PROBLEM REQUIREMENTS:
Could you return every line of the records below that contains the word "views"?

=-=-=

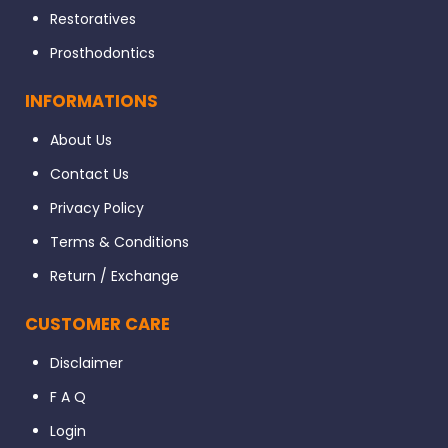
Restoratives
Prosthodontics
INFORMATIONS
About Us
Contact Us
Privacy Policy
Terms & Conditions
Return / Exchange
CUSTOMER CARE
Disclaimer
F A Q
Login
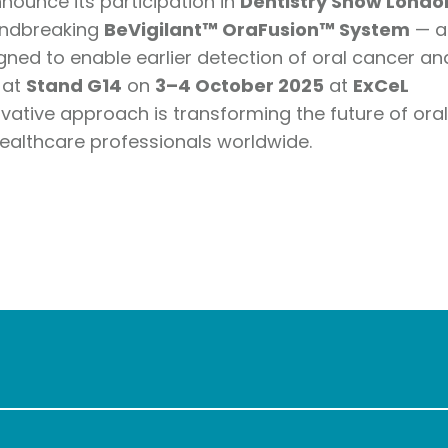
nnounce its participation in
Dentistry Show Londo
roundbreaking
BeVigilant™ OraFusion™ System
— a
ned to enable earlier detection of oral cancer an
 at
Stand G14
on
3–4 October 2025
at
ExCeL
ovative approach is transforming the future of ora
ealthcare professionals worldwide.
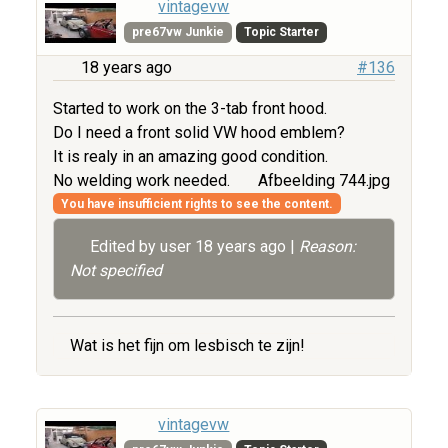
vintagevw
pre67vw Junkie
Topic Starter
18 years ago
#136
Started to work on the 3-tab front hood.
Do I need a front solid VW hood emblem?
It is realy in an amazing good condition.
No welding work needed.
Afbeelding 744.jpg
You have insufficient rights to see the content.
Edited by user
18 years ago
|
Reason:
Not specified
Wat is het fijn om lesbisch te zijn!
vintagevw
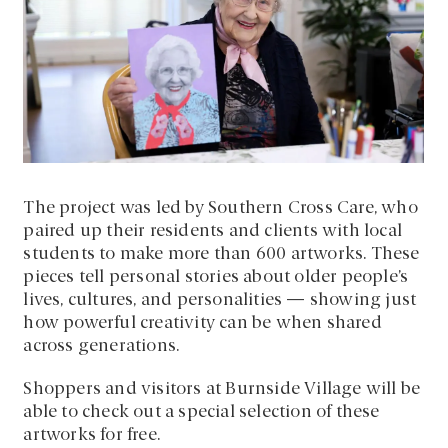
The project was led by Southern Cross Care, who
paired up their residents and clients with local
students to make more than 600 artworks. These
pieces tell personal stories about older people’s
lives, cultures, and personalities — showing just
how powerful creativity can be when shared
across generations.
Shoppers and visitors at Burnside Village will be
able to check out a special selection of these
artworks for free.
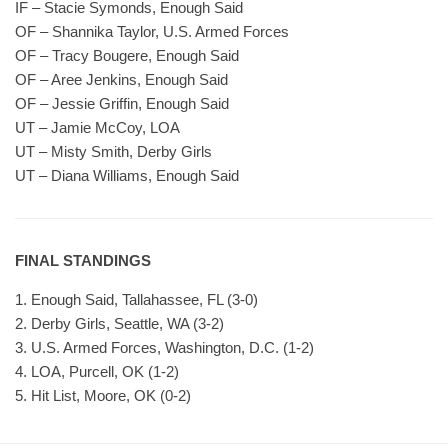
IF – Stacie Symonds, Enough Said
OF – Shannika Taylor, U.S. Armed Forces
OF – Tracy Bougere, Enough Said
OF – Aree Jenkins, Enough Said
OF – Jessie Griffin, Enough Said
UT – Jamie McCoy, LOA
UT – Misty Smith, Derby Girls
UT – Diana Williams, Enough Said
FINAL STANDINGS
1. Enough Said, Tallahassee, FL (3-0)
2. Derby Girls, Seattle, WA (3-2)
3. U.S. Armed Forces, Washington, D.C. (1-2)
4. LOA, Purcell, OK (1-2)
5. Hit List, Moore, OK (0-2)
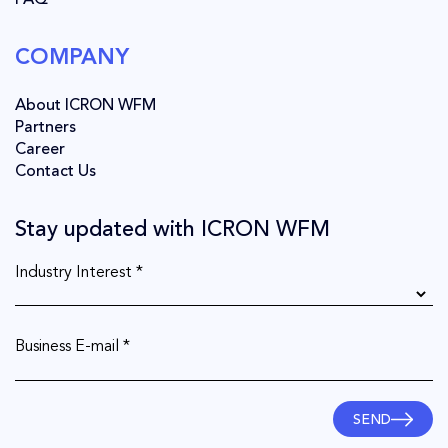
FAQ
COMPANY
About ICRON WFM
Partners
Career
Contact Us
Stay updated with ICRON WFM
Industry Interest *
Business E-mail *
SEND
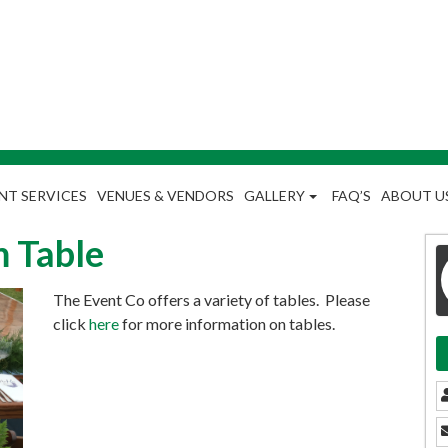
NT SERVICES
VENUES & VENDORS
GALLERY
FAQ’S
ABOUT U
 Table
The Event Co offers a variety of tables. Please
click
here
for more information on tables.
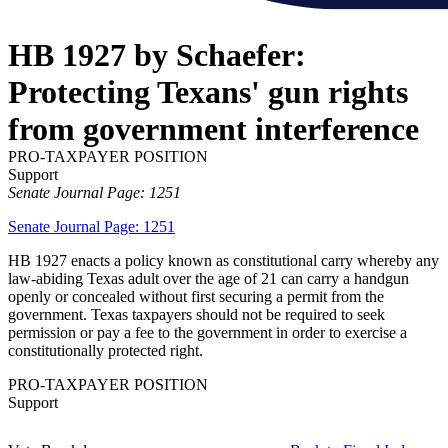
HB 1927 by Schaefer:
Protecting Texans' gun rights
from government interference
PRO-TAXPAYER POSITION
Support
Senate Journal Page: 1251
Senate Journal Page: 1251
HB 1927 enacts a policy known as constitutional carry whereby any
law-abiding Texas adult over the age of 21 can carry a handgun
openly or concealed without first securing a permit from the
government. Texas taxpayers should not be required to seek
permission or pay a fee to the government in order to exercise a
constitutionally protected right.
PRO-TAXPAYER POSITION
Support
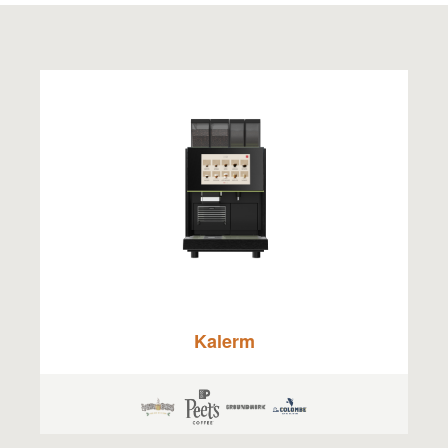
Kalerm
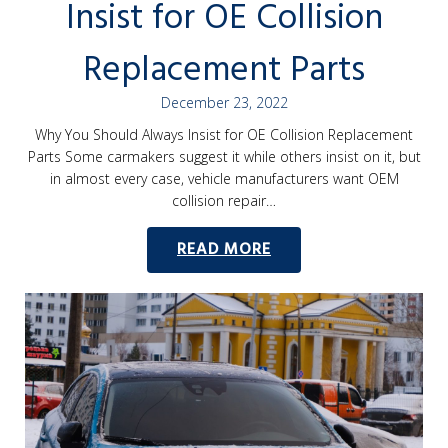
Insist for OE Collision
Replacement Parts
December 23, 2022
Why You Should Always Insist for OE Collision Replacement
Parts Some carmakers suggest it while others insist on it, but
in almost every case, vehicle manufacturers want OEM
collision repair…
READ MORE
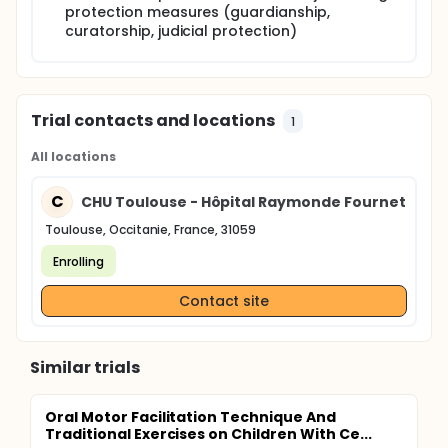
protection measures (guardianship,
curatorship, judicial protection)
Trial contacts and locations
1
All locations
C
CHU Toulouse - Hôpital Raymonde Fournet
Toulouse, Occitanie, France, 31059
Enrolling
Contact site
Similar trials
Oral Motor Facilitation Technique And
Traditional Exercises on Children With Ce...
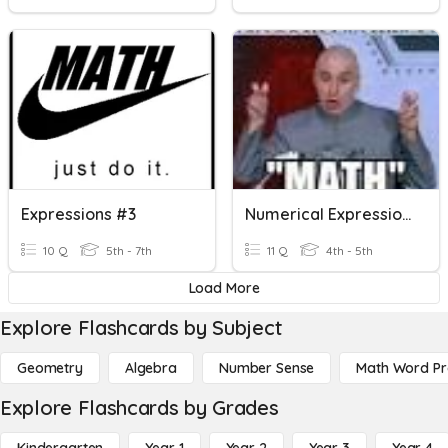
Expressions #3
Numerical Expressions
10 Q
5th - 7th
11 Q
4th - 5th
Load More
Explore Flashcards by Subject
Geometry
Algebra
Number Sense
Math Word P
Explore Flashcards by Grades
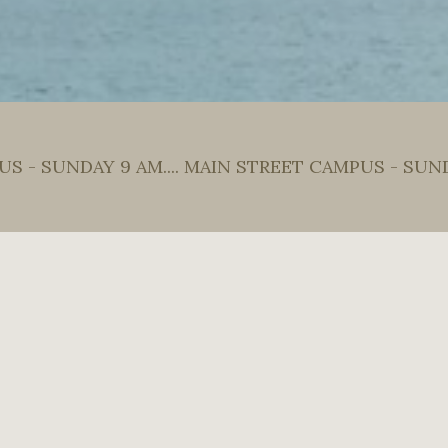
S - SUNDAY 9 AM.... MAIN STREET CAMPUS - SUN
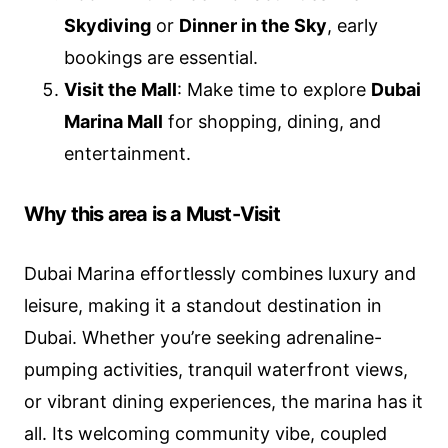
Skydiving
or
Dinner in the Sky
, early
bookings are essential.
Visit the Mall
: Make time to explore
Dubai
Marina Mall
for shopping, dining, and
entertainment.
Why this area is a Must-Visit
Dubai Marina effortlessly combines luxury and
leisure, making it a standout destination in
Dubai. Whether you’re seeking adrenaline-
pumping activities, tranquil waterfront views,
or vibrant dining experiences, the marina has it
all. Its welcoming community vibe, coupled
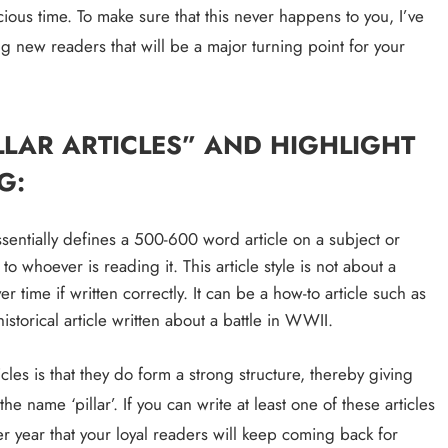
ous time. To make sure that this never happens to you, I’ve 
an Offer
ng new readers that will be a major turning point for your 
3 years ago
LLAR ARTICLES” AND HIGHLIGHT 
G:
ssentially defines a 500-600 word article on a subject or 
 whoever is reading it. This article style is not about a 
r time if written correctly. It can be a how-to article such as 
istorical article written about a battle in WWII.
les is that they do form a strong structure, thereby giving 
ECOMMERCE
 name ‘pillar’. If you can write at least one of these articles 
r year that your loyal readers will keep coming back for 
Why Does Choosing the Right Courie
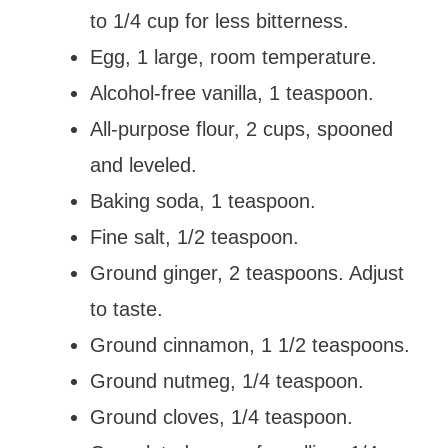
to 1/4 cup for less bitterness.
Egg, 1 large, room temperature.
Alcohol-free vanilla, 1 teaspoon.
All-purpose flour, 2 cups, spooned
and leveled.
Baking soda, 1 teaspoon.
Fine salt, 1/2 teaspoon.
Ground ginger, 2 teaspoons. Adjust
to taste.
Ground cinnamon, 1 1/2 teaspoons.
Ground nutmeg, 1/4 teaspoon.
Ground cloves, 1/4 teaspoon.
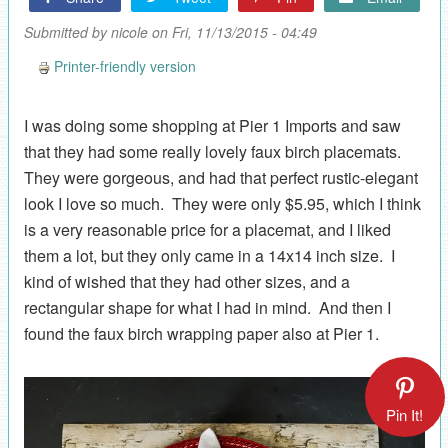
Submitted by
nicole
on Fri, 11/13/2015 - 04:49
Printer-friendly version
I was doing some shopping at Pier 1 Imports and saw
that they had some really lovely faux birch placemats.
They were gorgeous, and had that perfect rustic-elegant
look I love so much. They were only $5.95, which I think
is a very reasonable price for a placemat, and I liked
them a lot, but they only came in a 14x14 inch size. I
kind of wished that they had other sizes, and a
rectangular shape for what I had in mind. And then I
found the faux birch wrapping paper also at Pier 1.
Pin It!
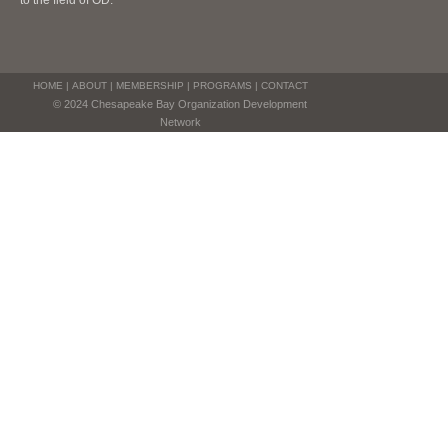
to the field of OD.
HOME
|
ABOUT
|
MEMBERSHIP
|
PROGRAMS
|
CONTACT
© 2024 Chesapeake Bay Organization Development
Network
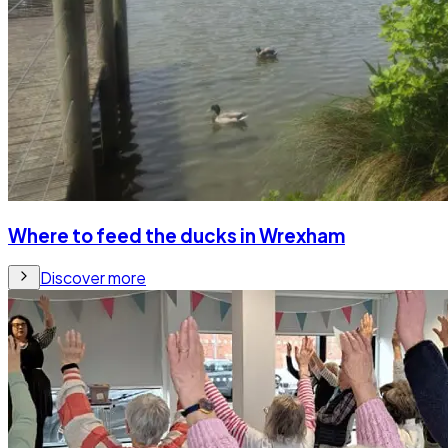
Where to feed the ducks in Wrexham
Discover more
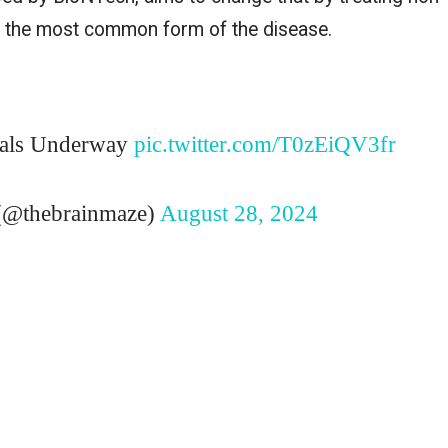
), the most common form of the disease.
ials Underway
pic.twitter.com/T0zEiQV3fr
@thebrainmaze)
August 28, 2024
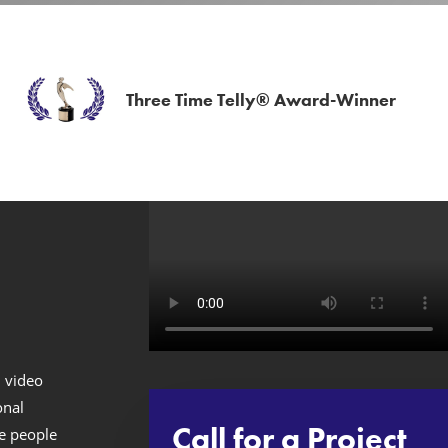
Three Time Telly® Award-Winner
n video
onal
Call for a Project
ve people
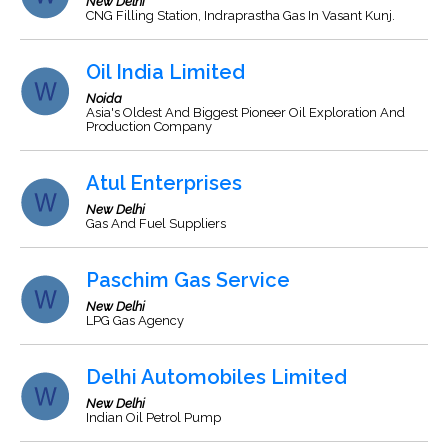
New Delhi
CNG Filling Station, Indraprastha Gas In Vasant Kunj.
Oil India Limited
Noida
Asia's Oldest And Biggest Pioneer Oil Exploration And
Production Company
Atul Enterprises
New Delhi
Gas And Fuel Suppliers
Paschim Gas Service
New Delhi
LPG Gas Agency
Delhi Automobiles Limited
New Delhi
Indian Oil Petrol Pump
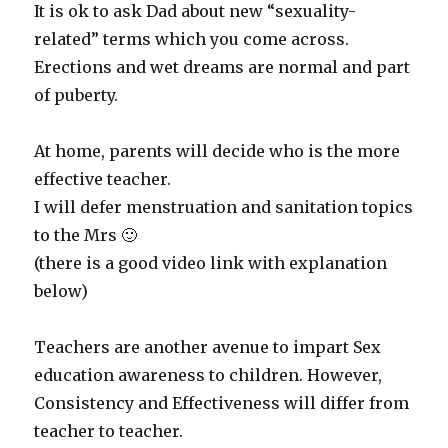
It is ok to ask Dad about new “sexuality-
related” terms which you come across.
Erections and wet dreams are normal and part
of puberty.
At home, parents will decide who is the more
effective teacher.
I will defer menstruation and sanitation topics
to the Mrs 🙂
(there is a good video link with explanation
below)
Teachers are another avenue to impart Sex
education awareness to children. However,
Consistency and Effectiveness will differ from
teacher to teacher.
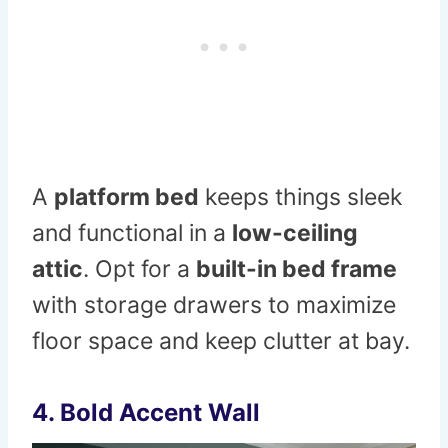
A
platform bed
keeps things sleek
and functional in a
low-ceiling
attic
. Opt for a
built-in bed frame
with storage drawers to maximize
floor space and keep clutter at bay.
4. Bold Accent Wall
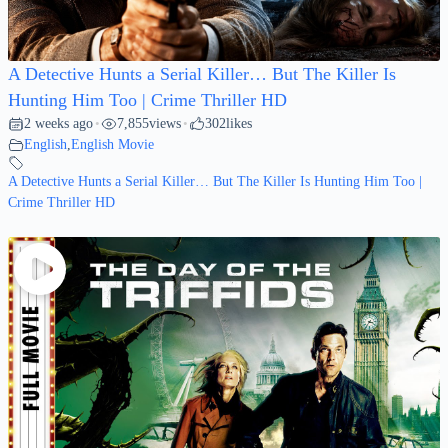
A Detective Hunts a Serial Killer… But The Killer Is
Hunting Him Too | Crime Thriller HD
2 weeks ago
7,855
views
302
likes
•
•
English
,
English Movie
A Detective Hunts a Serial Killer… But The Killer Is Hunting Him Too |
Crime Thriller HD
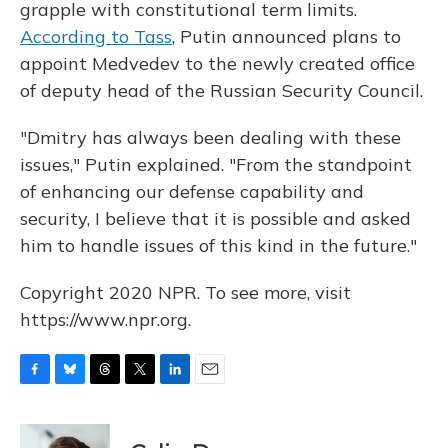
grapple with constitutional term limits.
According to Tass
, Putin announced plans to
appoint Medvedev to the newly created office
of deputy head of the Russian Security Council.
"Dmitry has always been dealing with these
issues," Putin explained. "From the standpoint
of enhancing our defense capability and
security, I believe that it is possible and asked
him to handle issues of this kind in the future."
Copyright 2020 NPR. To see more, visit
https://www.npr.org.
F
B
T
T
L
E
a
l
h
w
i
m
c
u
r
i
n
a
e
e
e
t
k
i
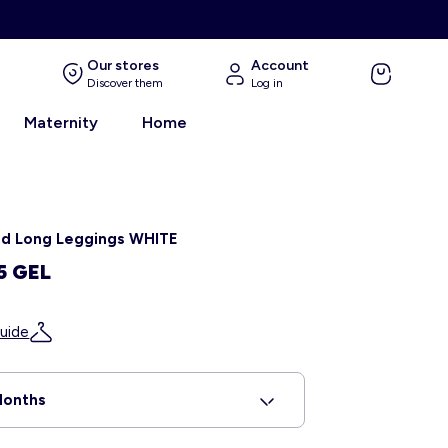
Our stores
Account
Discover them
Log in
Maternity
Home
ed Long Leggings WHITE
5 GEL
uide
Months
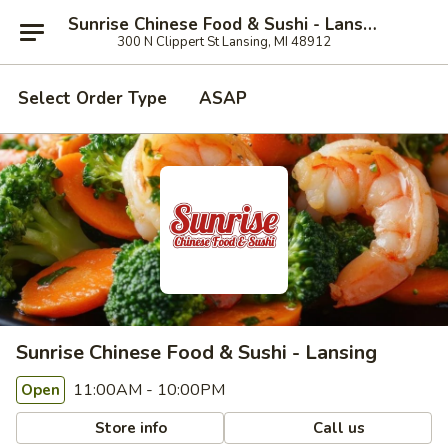
Sunrise Chinese Food & Sushi - Lansing
300 N Clippert St Lansing, MI 48912
Select Order Type
ASAP
Sunrise Chinese Food & Sushi - Lansing
11:00AM - 10:00PM
Open
Store info
Call us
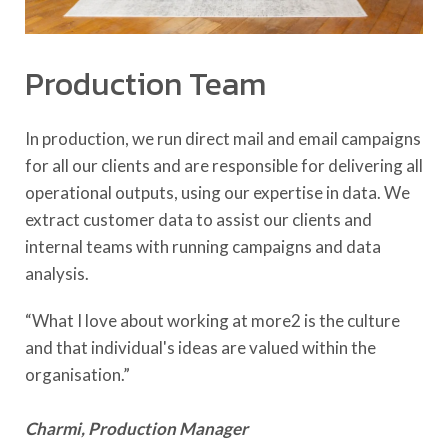
Production Team
In production, we run direct mail and email campaigns
for all our clients and are responsible for delivering all
operational outputs, using our expertise in data. We
extract customer data to assist our clients and
internal teams with running campaigns and data
analysis.
“What I love about working at more2 is the culture
and that individual's ideas are valued within the
organisation.”
Charmi, Production Manager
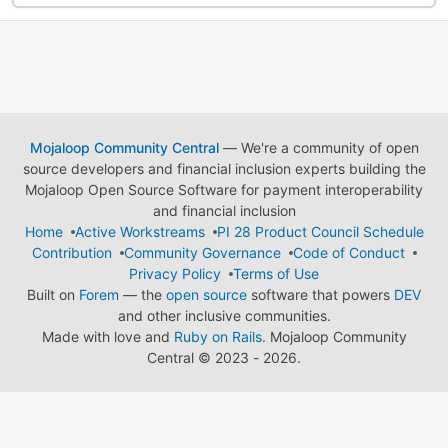
Mojaloop Community Central
— We're a community of open
source developers and financial inclusion experts building the
Mojaloop Open Source Software for payment interoperability
and financial inclusion
Home
Active Workstreams
PI 28 Product Council Schedule
Contribution
Community Governance
Code of Conduct
Privacy Policy
Terms of Use
Built on
Forem
— the
open source
software that powers
DEV
and other inclusive communities.
Made with love and
Ruby on Rails
. Mojaloop Community
Central
©
2023 - 2026.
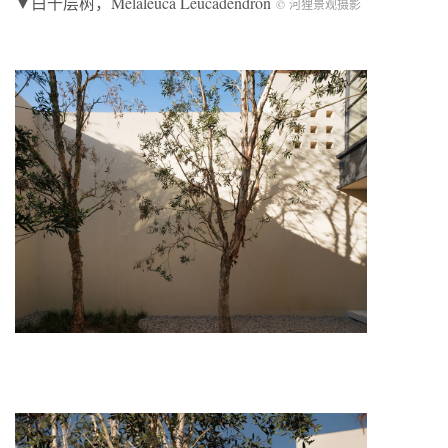
▼白千层树，Melaleuca Leucadendron
© 河狸景观摄影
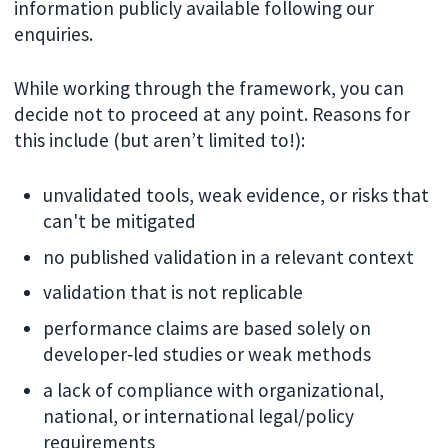
information publicly available following our
enquiries.
While working through the framework, you can
decide not to proceed at any point. Reasons for
this include (but aren’t limited to!):
unvalidated tools, weak evidence, or risks that
can't be mitigated
no published validation in a relevant context
validation that is not replicable
performance claims are based solely on
developer‑led studies or weak methods
a lack of compliance with organizational,
national, or international legal/policy
requirements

=-=-=

SOLUTION FOR THIS TASK:
pumping activities, tranquil waterfront views,
views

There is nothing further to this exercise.